The chancellor of the exchequer has scrapped almost all of the economic measures in the "mini" Budget less than a month after they were introduced by his predecessor.
In a speech this morning (October 17), chancellor Jeremy Hunt said the Treasury will reverse “almost all the tax measures” of the “mini” Budget that have not started parliamentary legislation.
The government will therefore no longer proceed with cuts to dividend tax rates, the reversal of IR35 reforms, the VAT-free shopping scheme for non-UK visitors and the freeze on alcohol duty rates.
The chancellor said these changes will raise £32bn a year.
Fiscal statements are normally given in the Houses of Parliament first, however Hunt said he had agreed with the speaker to give a brief summary of these to the country to “reduce unhelpful speculation” and to give “confidence and stability” to the UK.
The energy price guarantee, which had previously been announced as a cap on the price per unit of energy for two years, will remain until April next year.
Hunt said: “The prime minister and I have agreed that beyond that it would not be responsible to expose public finances to unlimited volatility in international gas prices.”
Instead, he launched a Treasury-led review into how best to support energy bills while costing the taxpayer less than originally planned.
“The most important objective for our country right now is stability,” Hunt said as he committed to drop debt as a share of the economy in the medium-term.
The IR35 reforms were introduced in April 2021 to the private sector, and means that the responsibility for assessing whether a contractor is self-employed or employed is now with the end client, and not the contractor themselves.
The liability, and therefore financial risk, was also transferred to the fee-paying party.
The controversy surrounding the changes prompted the former chancellor, Sajid Javid, to pledge a review of IR35 as part of the Conservative party’s manifesto in the lead up to the general election.
Hunt’s predecessor, Kwasi Kwarteng, pledged to repeal the reforms last month, however they will now remain as they were.
The chief executive of IR35 specialist Qdos said the reform of the tax changes has left the sector “lost for words”.
Seb Maley said: “IR35 reform damages the flexibility of the UK labour market, which is key to economic growth.
“Many contractors left the sector after risk-averse businesses stopped engaging them.
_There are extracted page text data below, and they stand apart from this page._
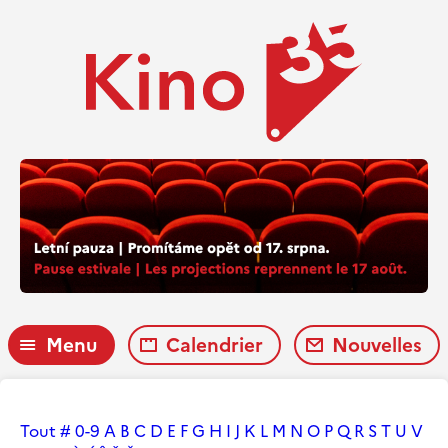
Menu
Calendrier
Nouvelles
Tout
#
0-9
A
B
C
D
E
F
G
H
I
J
K
L
M
N
O
P
Q
R
S
T
U
V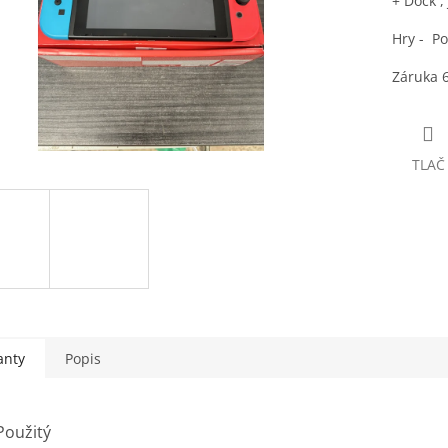
+ Dock ,
Hry - P
Záruka 
TLAČ
anty
Popis
Použitý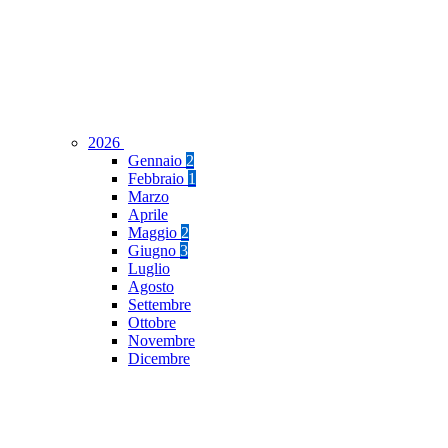
2026
Gennaio
2
Febbraio
1
Marzo
Aprile
Maggio
2
Giugno
3
Luglio
Agosto
Settembre
Ottobre
Novembre
Dicembre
Repealing reform would have opened the floodgates – a catalyst for the recovery of this sector.”
Dave Chaplin, CEO of tax compliance firm IR35 Shield said the government’s initial commitment to repealing the off-payroll rules was a sensible initiative.
“Whilst we agree that tax avoidance measures are sensible, the off-payroll rules over-extended, causing genuinely self-employed contractors to lose their rights to being their own boss.